The Ideal Gas Law is a fundamental equation in chemistry, expressed as \( PV = nRT \). It relates the pressure \( P \), volume \( V \), temperature \( T \), and amount in moles \( n \) of an ideal gas through the gas constant \( R \). This equation is helpful in predicting and understanding the behavior of gases under different conditions.
In this scenario, we first used the Ideal Gas Law to calculate the initial moles of \( \mathrm{F}_2 \) and \( \mathrm{Xe} \). At room temperature (298 K) and a fixed volume of 1.0 litre, the pressure readings of each gas enabled us to solve for \( n \), the moles present.

• For \( \mathrm{F}_2 \), with a pressure of 8 atm, the calculation was \( n_{\mathrm{F}_2} = \frac{8 \times 1.0}{0.0821 \times 298} \).
• For \( \mathrm{Xe} \), with a pressure of 1.7 atm, the calculation was \( n_{\mathrm{Xe}} = \frac{1.7 \times 1.0}{0.0821 \times 298} \).

This calculation set up our understanding of the initial conditions before the chemical reaction took place.

Xenon fluorides are known for their intriguing chemical properties. In this problem, the xenon gas reacts entirely to form a xenon-fluoride compound, a solid product. Notably, fluorine is one of the few elements that can bond with xenon to form stable compounds.
Common xenon-fluorine compounds include \( \text{XeF}_2 \), \( \text{XeF}_4 \), and \( \text{XeF}_6 \). Each of these compounds possesses a distinct structure and stoichiometry:

• \( \text{XeF}_2 \) — linear shape, formed with 2 fluorine atoms.
• \( \text{XeF}_4 \) — square planar shape, formed with 4 fluorine atoms.
• \( \text{XeF}_6 \) — octahedral shape, formed with 6 fluorine atoms.

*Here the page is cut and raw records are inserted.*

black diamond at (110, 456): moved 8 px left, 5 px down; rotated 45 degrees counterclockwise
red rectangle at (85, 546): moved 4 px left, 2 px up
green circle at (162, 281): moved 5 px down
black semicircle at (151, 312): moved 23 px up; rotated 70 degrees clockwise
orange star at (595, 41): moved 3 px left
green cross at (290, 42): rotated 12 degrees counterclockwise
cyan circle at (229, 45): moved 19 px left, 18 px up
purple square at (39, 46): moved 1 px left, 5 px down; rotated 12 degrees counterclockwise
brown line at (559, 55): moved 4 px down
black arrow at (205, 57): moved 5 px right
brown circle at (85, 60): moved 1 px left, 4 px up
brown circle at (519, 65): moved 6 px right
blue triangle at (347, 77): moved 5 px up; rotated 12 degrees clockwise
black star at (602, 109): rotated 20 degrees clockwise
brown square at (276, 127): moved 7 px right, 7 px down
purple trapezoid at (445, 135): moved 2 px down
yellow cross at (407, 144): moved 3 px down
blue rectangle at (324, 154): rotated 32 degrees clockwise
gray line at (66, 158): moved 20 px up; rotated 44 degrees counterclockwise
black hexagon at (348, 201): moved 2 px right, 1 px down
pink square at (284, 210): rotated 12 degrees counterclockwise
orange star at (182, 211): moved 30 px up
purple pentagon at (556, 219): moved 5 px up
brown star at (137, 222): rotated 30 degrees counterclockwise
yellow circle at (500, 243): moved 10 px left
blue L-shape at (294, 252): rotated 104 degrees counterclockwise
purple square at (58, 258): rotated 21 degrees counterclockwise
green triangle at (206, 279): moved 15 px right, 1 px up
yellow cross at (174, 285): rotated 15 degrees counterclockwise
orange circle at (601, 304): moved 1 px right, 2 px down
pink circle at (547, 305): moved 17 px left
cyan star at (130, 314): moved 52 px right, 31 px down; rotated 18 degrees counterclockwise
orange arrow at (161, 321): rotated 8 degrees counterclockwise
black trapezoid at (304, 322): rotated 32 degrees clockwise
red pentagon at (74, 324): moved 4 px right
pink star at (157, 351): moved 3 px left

Our task is to determine which compound is formed based on the stoichiometry of the reaction with the consumed \( \mathrm{F}_2 \). Knowing the stoichiometry helps us propose the correct formula and comprehend the nature of bonding and molecule formation in xenon compounds.

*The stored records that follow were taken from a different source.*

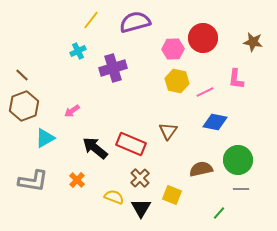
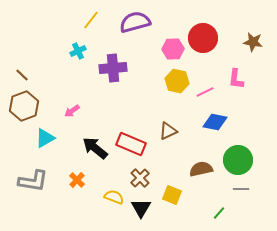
purple cross: rotated 12 degrees clockwise
brown triangle: rotated 30 degrees clockwise
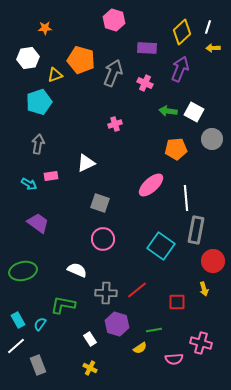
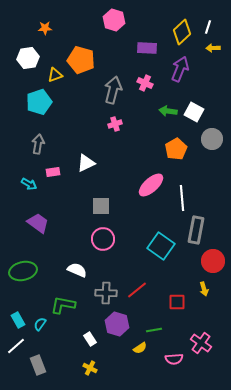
gray arrow at (113, 73): moved 17 px down; rotated 8 degrees counterclockwise
orange pentagon at (176, 149): rotated 25 degrees counterclockwise
pink rectangle at (51, 176): moved 2 px right, 4 px up
white line at (186, 198): moved 4 px left
gray square at (100, 203): moved 1 px right, 3 px down; rotated 18 degrees counterclockwise
pink cross at (201, 343): rotated 20 degrees clockwise
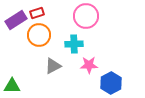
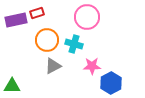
pink circle: moved 1 px right, 1 px down
purple rectangle: rotated 20 degrees clockwise
orange circle: moved 8 px right, 5 px down
cyan cross: rotated 18 degrees clockwise
pink star: moved 3 px right, 1 px down
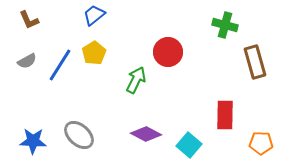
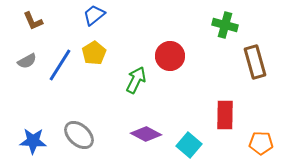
brown L-shape: moved 4 px right, 1 px down
red circle: moved 2 px right, 4 px down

Calculating the number of moles is pivotal to understanding chemical reactions. Moles indicate the quantity of substances present and are used in conjunction with the Ideal Gas Law. In the exercise, moles calculation helped determine the amount of \( \mathrm{F}_2 \) consumed and how much \( \mathrm{Xe} \) participated in the reaction.
Initially, we calculated the moles of \( \mathrm{F}_2 \) and \( \mathrm{Xe} \) using their respective pressures at 298 K. After the reaction, we needed to find how much \( \mathrm{F}_2 \) was left. The remaining pressure of \( \mathrm{F}_2 \) was 4.6 atm, thus:
\( n'_{\mathrm{F}_2} = \frac{4.6 \times 1.0}{0.0821 \times 298} \)
By comparing initial and remaining moles of \( \mathrm{F}_2 \), we were able to calculate the moles that were reacted. This informs us about the number of fluorine atoms that bonded with xenon, clearly showing the importance of moles in chemical analyzation.

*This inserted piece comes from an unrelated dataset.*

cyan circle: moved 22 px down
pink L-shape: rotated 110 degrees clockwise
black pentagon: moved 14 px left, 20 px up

In chemical reaction analysis, we figure out how reactants are converted to products, and importantly, in what proportions. Stoichiometry involves establishing molar ratios, which are core to writing balanced chemical equations.
During the reaction, \( \mathrm{Xe} \) and \( \mathrm{F}_2 \) combined to form a xenon-fluoride compound. By analyzing the difference between initial and remaining amounts of \( \mathrm{F}_2 \), we found the moles consumed.
The moles of \( \mathrm{Xe} \) are equal to \( n_{\mathrm{Xe}} \). The ratio \( \frac{n_{\mathrm{F}_2, consumed}}{n_{\mathrm{Xe}}} \) indicates the number of fluorine atoms reacting per xenon atom. If the ratio approximated 2, 4, or 6, the compound formed would be \( \mathrm{XeF}_2 \), \( \mathrm{XeF}_4 \), or \( \mathrm{XeF}_6 \). Understanding and analyzing this ratio is key to identifying the newly formed xenon-fluoride compound.